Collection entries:

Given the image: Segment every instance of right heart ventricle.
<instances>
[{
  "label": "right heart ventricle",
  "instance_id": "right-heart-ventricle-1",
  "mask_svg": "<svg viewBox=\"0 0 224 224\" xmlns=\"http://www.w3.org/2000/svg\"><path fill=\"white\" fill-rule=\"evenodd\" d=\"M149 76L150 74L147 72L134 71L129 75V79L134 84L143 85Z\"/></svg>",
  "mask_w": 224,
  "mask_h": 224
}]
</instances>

● YOUR INSTRUCTIONS:
Copy out all of the data. Keep every word unchanged.

● RESULT FOR THIS EXERCISE:
Given the image: Segment every instance of right heart ventricle.
<instances>
[{
  "label": "right heart ventricle",
  "instance_id": "right-heart-ventricle-1",
  "mask_svg": "<svg viewBox=\"0 0 224 224\" xmlns=\"http://www.w3.org/2000/svg\"><path fill=\"white\" fill-rule=\"evenodd\" d=\"M149 76L150 74L147 72L134 71L129 75V79L134 84L143 85Z\"/></svg>",
  "mask_w": 224,
  "mask_h": 224
}]
</instances>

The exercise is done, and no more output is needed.